The impact of daily mobility on exposure to traffic-related air pollution and health effect estimates

Abstract
Epidemiological studies of traffic-related air pollution typically estimate exposures at residential locations only; however, if study subjects spend time away from home, exposure measurement error, and therefore bias, may be introduced into epidemiological analyses. For two study areas (Vancouver, British Columbia, and Southern California), we use paired residence- and mobility-based estimates of individual exposure to ambient nitrogen dioxide, and apply error theory to calculate bias for scenarios when mobility is not considered.
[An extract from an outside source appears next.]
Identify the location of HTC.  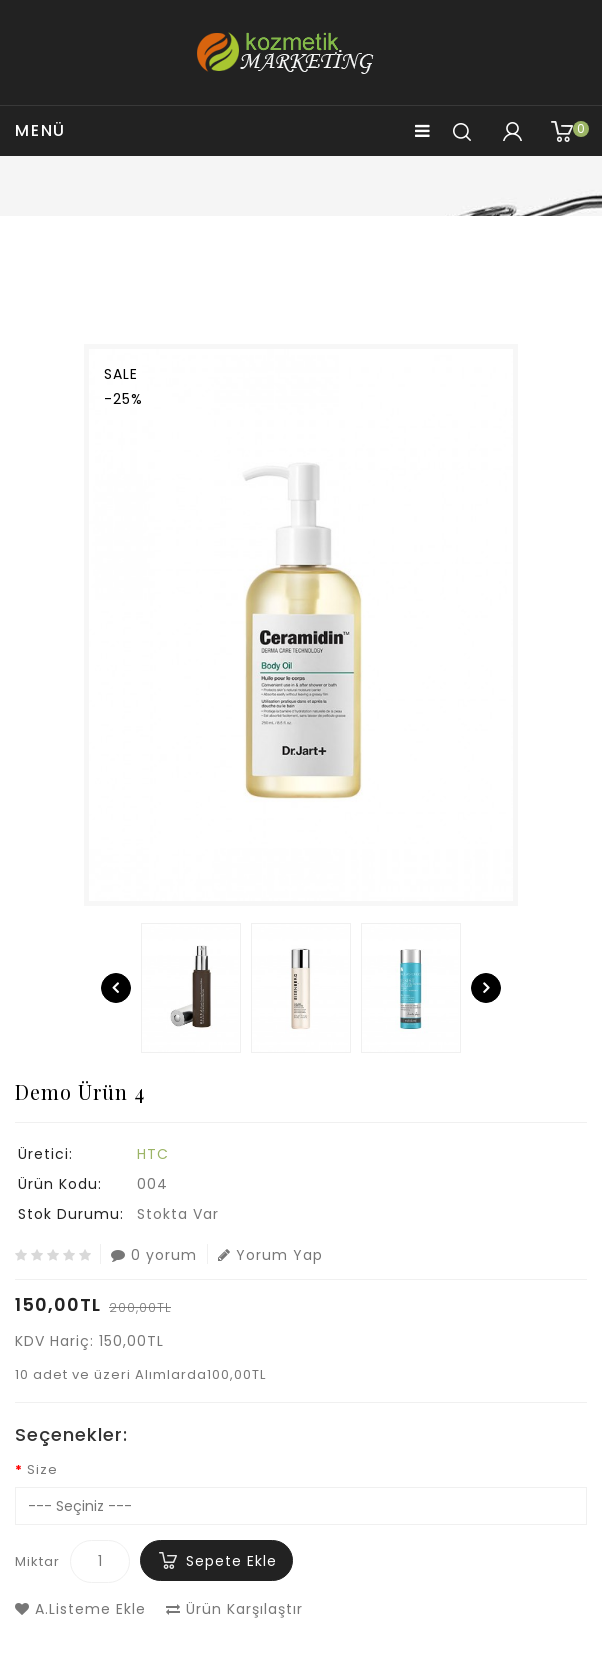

In Vancouver, the mean bias was 0.84 (range: 0.79–0.89; SD: 0.01), indicating potential bias of an effect estimate toward the null by ∼ 16% when using residence-based exposure estimates. Bias was more strongly negative (mean: 0.70, range: 0.63–0.77, SD: 0.02) when the underlying pollution estimates had higher spatial variation (land-use regression versus monitor interpolation). In Southern California, bias was seen to become more strongly negative with increasing time and distance spent away from home (e.g., 0.99 for 0–2 h spent at least 10 km away, 0.66 for ≥10 h spent at least 40 km away). Our results suggest that ignoring daily mobility patterns can contribute to bias toward the null hypothesis in epidemiological studies using individual-level exposure estimates.